Chris R. Fernandez, MS1 • Sam Rusk, BS1 • Yoav N. Nygate, MSc1 • Nick Glattard, MS1 • Fred Turkington, BS1 • Nathaniel F. Watson, MD, MSc2
Despite an appreciable rise in sleep wellness and sleep medicine A.I. research publications, public data corpuses, institutional support, and health A.I. research funding opportunities, the availability of controlled-retrospective, hybrid-retrospective-prospective, and prospective-RCT quality clinical validation study evidence is limited with respect to their potential clinical impact.
Furthermore, only a few practical examples of A.I.technologies are validated, in use today clinically, and widely adopted, to assist in sleep diagnoses and treatment.
In this study, we contribute to this growing body of clinical A.I. validation evidence and experimental design methodologies with an interoperable A.I. scoring engine in Adult and Pediatric populations.
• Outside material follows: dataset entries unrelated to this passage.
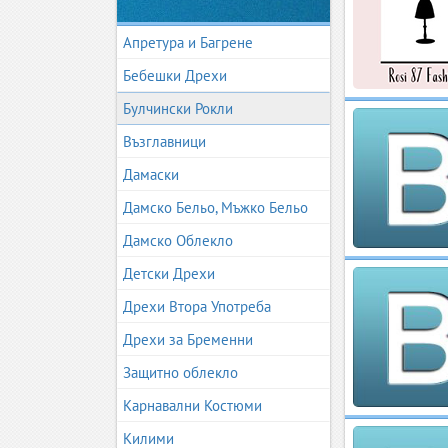
Апретура и Багрене
Бебешки Дрехи
Булчински Рокли
Възглавници
Дамаски
Дамско Бельо, Мъжко Бельо
Дамско Облекло
Детски Дрехи
Дрехи Втора Употреба
Дрехи за Бременни
Защитно облекло
Карнавални Костюми
Килими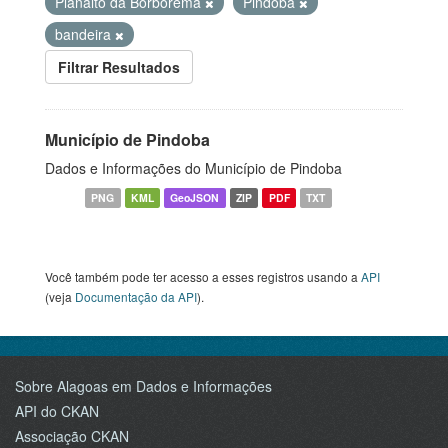
Planalto da Borborema
Pindoba
bandeira
Filtrar Resultados
Município de Pindoba
Dados e Informações do Município de Pindoba
PNG
KML
GeoJSON
ZIP
PDF
TXT
Você também pode ter acesso a esses registros usando a
API
(veja
Documentação da API
).
Sobre Alagoas em Dados e Informações
API do CKAN
Associação CKAN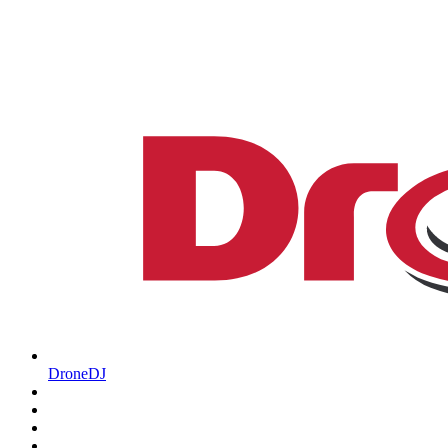
DroneDJ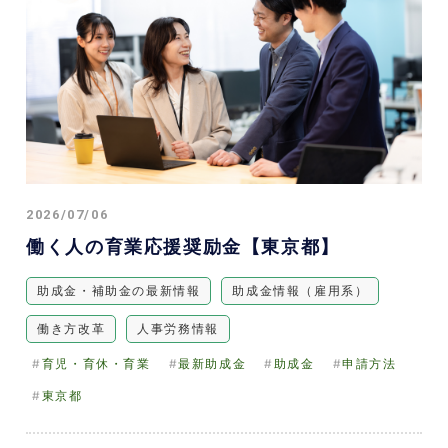
セミナー情報
お役立ち情報
資料ダウンロード
お問い合わせ
2026/07/06
働く人の育業応援奨励金【東京都】
助成金・補助金の最新情報
助成金情報（雇用系）
働き方改革
人事労務情報
育児・育休・育業
最新助成金
助成金
申請方法
東京都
Stratified random sampling with proportionate allocation was applied to a database of N>10,000 retrospective diagnostic clinical polysomnography (PSG), selected by evidence grading standards, with controls applied for OSA severity, diagnoses; sleep, psychiatric, neurologic, neurodevelopmental, cardiac, pulmonary, metabolic disorders, medications; benzodiazepines, antidepressants, stimulants, opiates, sleep aids, demographic groups of interest; sex, adult age, pediatric age, BMI, weight, height, and patient-reported sleepiness, to establish representative N=100 Adult and N=100 Pediatric samples.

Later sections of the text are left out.